Specifically, we make the following contributions.

• We research the relationships among friends in social networks and apply them to task allocation model in mobile crowdsourcing.
• The time relationship strength based on historical interaction information of friends, and the geographical relationship strength based on GeoHash coding are researched to protect the privacy of workers.
• We design an algorithm for task allocation based on friend relationship strength.
• Utilizing real dataset, the adaptation and effectiveness of the proposed FRS-MC algorithm are verified through comparison with other task allocation methods.

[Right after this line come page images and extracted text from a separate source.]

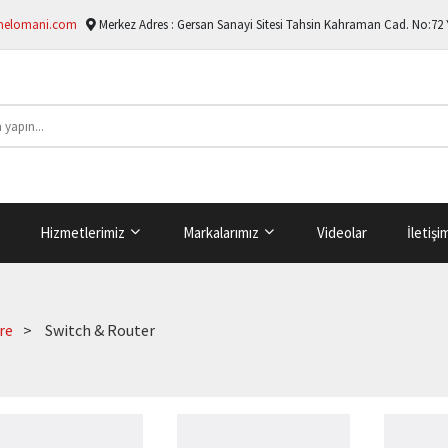
melomani.com
Merkez Adres :
Gersan Sanayi Sitesi Tahsin Kahraman Cad. No:72
Hizmetlerimiz
Markalarımız
Videolar
İletişi
re
Switch & Router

In Section 2, we review the previous research in mobile crowdsourcing. Section 3 introduces the definition of problems in the mobile crowdsourcing system. In Section 4, we introduce the proposed model and give the algorithm. Finally, Section 6 summarizes the paper.

2. Related Work

In this section, we review the related works of mobile crowdsourcing, as well as task allocation issues and incentives.

2.1. Mobile Crowdsourcing

Mobile crowdsourcing is one of the emerging research focuses in resent years. It has attracted great attentions from practitioners and scholars for many years. Anastasios et al. [15] researched the meaningful spatiotemporal patterns and user’s mobility by analyzing users’ sign-in behaviors. Howe et al. [16] first proposed the concept of crowdsourcing. Many systems and applications have promoted the development of mobile crowdsourcing; e.g., SensoRcivico [17] provided a common platform to support a variety of crowdsourcing tasks. Hu et al. [18] utilized crowdsourcing to improve the quality of Point of Interest (POI) labels. However, thus far, few studies have stated what has been achieved and what should be done. Zhao et al. [19] critically studied the basis of crowdsourcing research by investigating the landscape of existing research, including theoretical foundations, research methods and research focus.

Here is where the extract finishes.